Genius: exceptional intellectual or creative power or other natural ability. This definition comes from the Oxford English Dictionary. Now, the misuse of terms in media and the like is nothing new. We see the term ‘genius’ used on a daily basis to describe everything from Lurpak butter to Keith Lemon. In reality, how many geniuses (musically speaking) have ever lived and breathed?
Take the realm of pop music. It’s a broad term, and I’m using it to comprise everything from 1960s-psychedelia to 2012 dubstep. Who, in those fifty odd years, has changed the world around them through music? The Beatles did it, for sure. After that, The Sex Pistols did it. The Smiths, Oasis, and Nirvana – they all came close. However, there’s one man who shines out as probably music’s single greatest wordsmith, a man who was plagued by his own crippling insecurities and fragility, and a man whose brief life was marred by a series of personal tragedies. That man is Ian Curtis, and he came from Macclesfield.
You see many music websites searching to define such things as ‘The Ultimate Frontman’ and, without fail, the same old names appear: Jackson, Bowie, Gallagher, Mercury, Jagger. It’s a testament to Curtis that he doesn’t appear. He wasn’t a showman. He was barely even comfortable onstage, yet he produced some of the most dark, harrowing and boundary-pushing music I’ve ever head. He is celebrated as if a cult hero, and that’s because misfits everywhere can resonate with him. He was Kurt Cobain before Nirvana even walked. He was Morrissey before The Smiths had even met.
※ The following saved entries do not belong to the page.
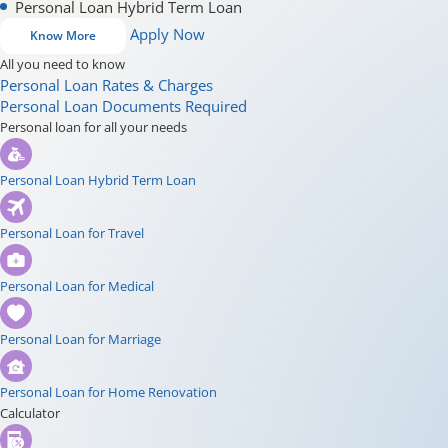
Personal Loan Hybrid Term Loan
Apply Now
Know More
All you need to know
Personal Loan Rates & Charges
Personal Loan Documents Required
Personal loan for all your needs
Personal Loan Hybrid Term Loan
Personal Loan for Travel
Personal Loan for Medical
Personal Loan for Marriage
Personal Loan for Home Renovation
Calculator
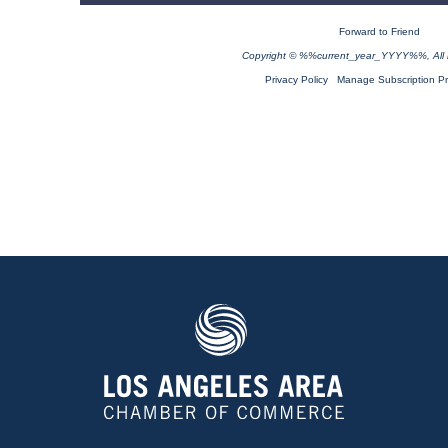
Forward to Friend
Copyright © %%current_year_YYYY%%, All ri
Privacy Policy
Manage Subscription P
His ability to entwine words together to create beautiful turns of phrase is unchallenged. He is, simply, the most intellectual man to ever write music. As a songwriter, he cannot and will not ever be beaten. His dangerous anxieties all feed into the cult of Ian Curtis. He suffered deeply from epilepsy, and footage of Ian Curtis dancing is as humorous as it is disturbing. The ghostly vacant eyes, the awkward on-stage demeanour… He was, and always will be, the king of the uncomfortable.
Curtis married his childhood sweetheart Deborah when he was just nineteen. His band Joy Division were going places with Tony Wilson and Factory Records. Then a series of events so tragic and dark began and were unable to be stopped, resulting in the loss of a life so talented and artistic that it was perhaps the most unfortunate of all premature musical deaths ever. Curtis’ health was flailing, and his marriage was in crisis following an affair with Annik Honore (closely depicted in Anton Corbijn’s 2007 film Control).
It was all too much for a young, burdened Northern boy. Thirty-two years ago to this day, in his Macclesfield house, he hanged himself in the kitchen. To this day, there is no plaque. There is no observation towards a beautiful and memorable life. If you walked around his town, you’d see no mention of the tall, dark and shy lad who used to live at 77 Barton Street.
Despite this, his grave still attracts mourners. The stone memorial, with the haunting and tragic ‘Love Will Tear Us Apart’ emblazoned on it, stands firm. There are thousands of gifts given yearly, from cigarettes and flowers to records and pictures. Ian Curtis still inspires a new generation. His ability to focus on alienation, death and loneliness remains unparalleled by any lyricist. He remains one of the most brave and tragic figures ever in music.
To celebrate his life and to commemorate the thirty-two-year anniversary of his death, I have compiled a selection of my favourite lyrics from a boy who shows us, even thirty-two years on, the dangerous effects of anxious loneliness and isolation and the inability to cope with the pressures of a world that expects something from you. Ian Curtis: touching from a distance, further all the time.
“You cry out in your sleep, all my failings exposed. There’s a taste in my mouth, as desperation takes hold. Something so good, just can’t function no more” – Joy Division – ‘Love Will Tear Us Apart’.
“Confusion in her eyes that says it all. She’s lost control. She’s clinging to the nearest passer-by. She’s lost control” – Joy Division – ‘She’s Lost Control’.
“To the centre of the city where all roads meet, waiting for you. To the depths of the ocean where all hopes sank, searching for you” – Joy Division – ‘Shadowplay’.
“I’m ashamed of all the things I’ve been put through. I’m ashamed of the person I am” – Joy Division – ‘Isolation’.
“We all need the security that belonging brings” – Joy Division – ‘Novelty’.
“Don’t walk away in silence” – Joy Division – ‘Atmosphere’.
“We knocked on the door of Hell’s darker chamber, pushed to the limit, we dragged ourselves in” – Joy Division – ‘Decades’.